Dans ces travaux, qui cherchent à situer la France dans "la dynamique mondiale de l'innovation +bas carbone+", les auteurs mettent en avant la "position forte" du pays "en matière d'énergie décarbonée, en grande partie du fait du nucléaire".
Cette bonne position s'explique par le fait que le nucléaire reçoit une grande partie des financements publics pour la recherche et le développement: presque la moitié des crédits budgétaires lui est consacrée, selon la note.
La France fait "partie des pays spécialisés dans les technologies de décarbonation, notamment celles concernant le transport aérien, le ferroviaire, l'énergie nucléaire, les combustibles issus de l'agriculture ou de déchets, ainsi que le captage et stockage du carbone", mentionne également le document.
Les auteurs font par ailleurs remarquer que les crédits publics destinés aux énergies fossiles, fortement carbonées, "sont devenus résiduels": "leur part est passée de 18% en 2004 à 2% en 2023".

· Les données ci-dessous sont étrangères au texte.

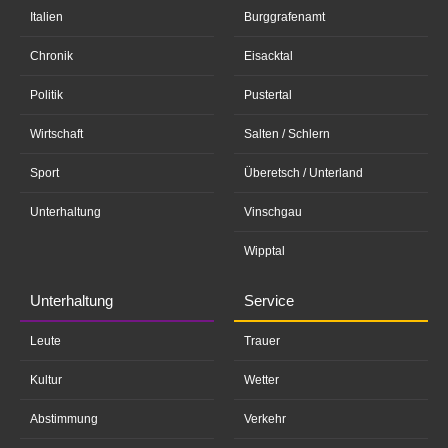
Italien
Burggrafenamt
Chronik
Eisacktal
Politik
Pustertal
Wirtschaft
Salten / Schlern
Sport
Überetsch / Unterland
Unterhaltung
Vinschgau
Wipptal
Unterhaltung
Service
Leute
Trauer
Kultur
Wetter
Abstimmung
Verkehr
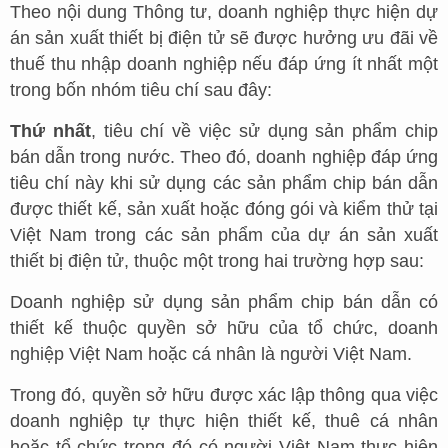
Theo nội dung Thông tư, doanh nghiệp thực hiện dự
án sản xuất thiết bị điện tử sẽ được hưởng ưu đãi về
thuế thu nhập doanh nghiệp nếu đáp ứng ít nhất một
trong bốn nhóm tiêu chí sau đây:
Thứ nhất
, tiêu chí về việc sử dụng sản phẩm chip
bán dẫn trong nước. Theo đó, doanh nghiệp đáp ứng
tiêu chí này khi sử dụng các sản phẩm chip bán dẫn
được thiết kế, sản xuất hoặc đóng gói và kiểm thử tại
Việt Nam trong các sản phẩm của dự án sản xuất
thiết bị điện tử, thuộc một trong hai trường hợp sau:
Doanh nghiệp sử dụng sản phẩm chip bán dẫn có
thiết kế thuộc quyền sở hữu của tổ chức, doanh
nghiệp Việt Nam hoặc cá nhân là người Việt Nam.
Trong đó, quyền sở hữu được xác lập thông qua việc
doanh nghiệp tự thực hiện thiết kế, thuê cá nhân
hoặc tổ chức trong đó có người Việt Nam thực hiện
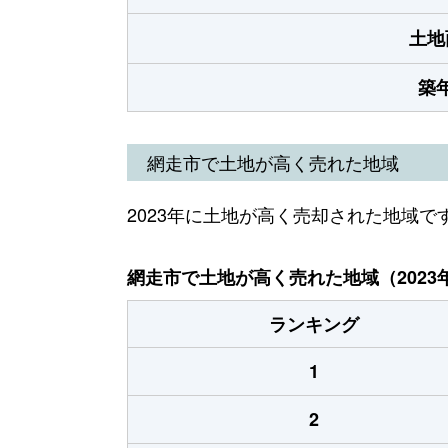
土地
築
網走市で土地が高く売れた地域
2023年に土地が高く売却された地域で
網走市で土地が高く売れた地域（2023
ランキング
1
2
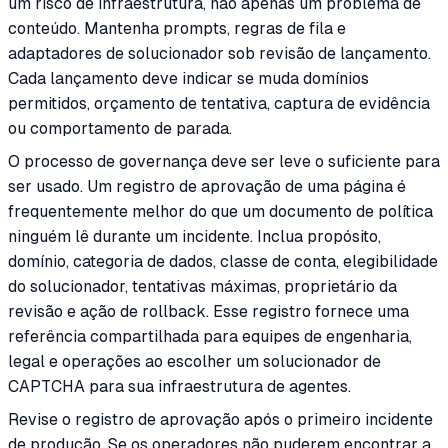
um risco de infraestrutura, não apenas um problema de
conteúdo. Mantenha prompts, regras de fila e
adaptadores de solucionador sob revisão de lançamento.
Cada lançamento deve indicar se muda domínios
permitidos, orçamento de tentativa, captura de evidência
ou comportamento de parada.
O processo de governança deve ser leve o suficiente para
ser usado. Um registro de aprovação de uma página é
frequentemente melhor do que um documento de política
ninguém lê durante um incidente. Inclua propósito,
domínio, categoria de dados, classe de conta, elegibilidade
do solucionador, tentativas máximas, proprietário da
revisão e ação de rollback. Esse registro fornece uma
referência compartilhada para equipes de engenharia,
legal e operações ao escolher um solucionador de
CAPTCHA para sua infraestrutura de agentes.
Revise o registro de aprovação após o primeiro incidente
de produção. Se os operadores não puderem encontrar a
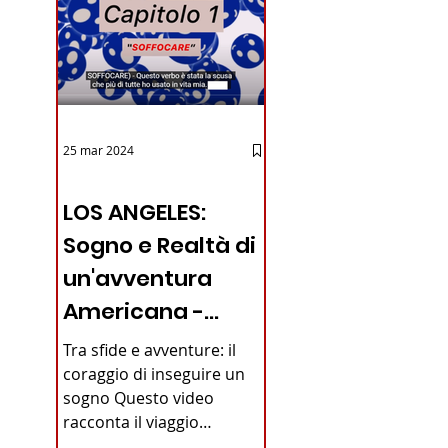
25 mar 2024
12 - IESTV.TV WEB TV
LOS ANGELES:
Sogno e Realtà di
un'avventura
Americana -
VIDEO
Tra sfide e avventure: il
coraggio di inseguire un
sogno Questo video
racconta il viaggio
straordinario di un giovane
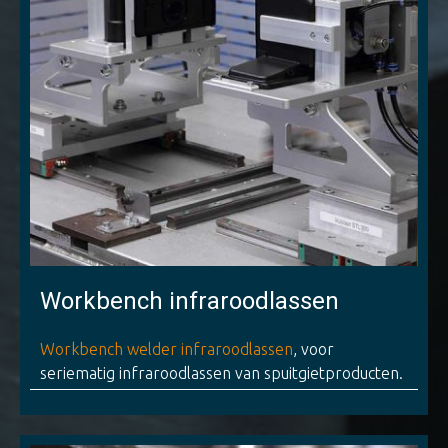
Workbench infraroodlassen
Workbench welder infraroodlassen
, voor
seriematig infraroodlassen van spuitgietproducten.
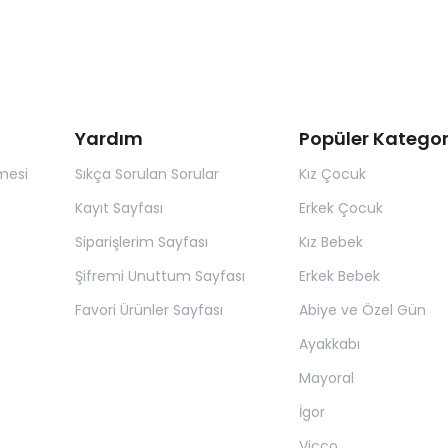
Yardım
Popüler Kategor
mesi
Sıkça Sorulan Sorular
Kız Çocuk
Kayıt Sayfası
Erkek Çocuk
Siparişlerim Sayfası
Kız Bebek
Şifremi Unuttum Sayfası
Erkek Bebek
Favori Ürünler Sayfası
Abiye ve Özel Gün
Ayakkabı
Mayoral
İgor
Vicco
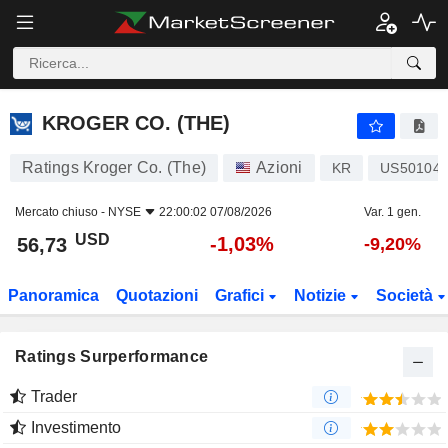
KROGER CO. (THE)
56,73
$
-1,03%
KROGER CO. (THE)
Ratings Kroger Co. (The)
Azioni
KR
US501044
Mercato chiuso -
NYSE
22:00:02 07/08/2026
Var. 1 gen.
USD
-1,03%
56,73
-9,20%
Panoramica
Quotazioni
Grafici
Notizie
Società
Ratings Surperformance
Trader
Investimento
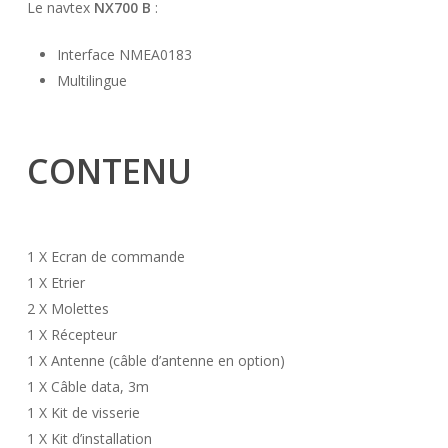
Le navtex
NX700 B
:
Interface NMEA0183
Multilingue
CONTENU
1 X Ecran de commande
1 X Etrier
2 X Molettes
1 X Récepteur
1 X Antenne (câble d’antenne en option)
1 X Câble data, 3m
1 X Kit de visserie
1 X Kit d’installation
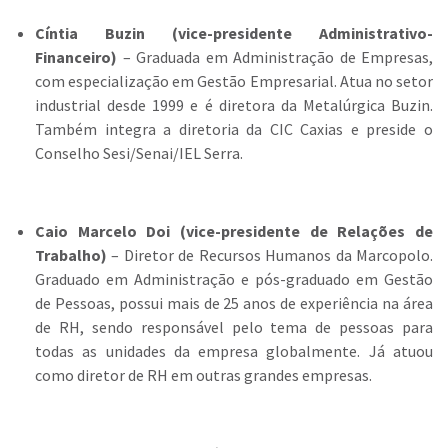
Cíntia Buzin (vice-presidente Administrativo-
Financeiro)
– Graduada em Administração de Empresas,
com especialização em Gestão Empresarial. Atua no setor
industrial desde 1999 e é diretora da Metalúrgica Buzin.
Também integra a diretoria da CIC Caxias e preside o
Conselho Sesi/Senai/IEL Serra.
Caio Marcelo Doi (vice-presidente de Relações de
Trabalho)
– Diretor de Recursos Humanos da Marcopolo.
Graduado em Administração e pós-graduado em Gestão
de Pessoas, possui mais de 25 anos de experiência na área
de RH, sendo responsável pelo tema de pessoas para
todas as unidades da empresa globalmente. Já atuou
como diretor de RH em outras grandes empresas.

Au global, seuls quelque 10% des dépenses (publiques et privées) de la France en recherche et développement sont consacrées à l'environnement. "Malgré une croissance soutenue ces dernières années, cet effort reste inférieur à celui de plusieurs pays de l'OCDE", affirme ainsi le Haut-commissariat dans sa note.
La France est "en retrait dans certains domaines en forte croissance mondiale tels que les technologies propres ("cleantech") liées aux batteries ou aux technologies d'information et de communication", souligne le document.
La France peut cependant compter sur "un écosystème d'innovation dynamique", notamment "grâce à ses organismes publics de recherche".
"Parmi les pays de comparaison, la France est avec la Chine le pays pour lesquels la part relative des familles de brevets +cleantech+ impliquant des institutions publiques est la plus élevée", affirment les auteurs de l'étude.
"Sur la période 2019-2022, cette part avoisinait 21%, soit plus de deux fois le niveau observé aux Etats-Unis et plus de quatre fois celui de l'Allemagne", ajoutent-ils.
En revanche, le financement "externe", le capital-risque, demeure sous-développé "en comparaison d'autres pays, notamment les Etats-Unis".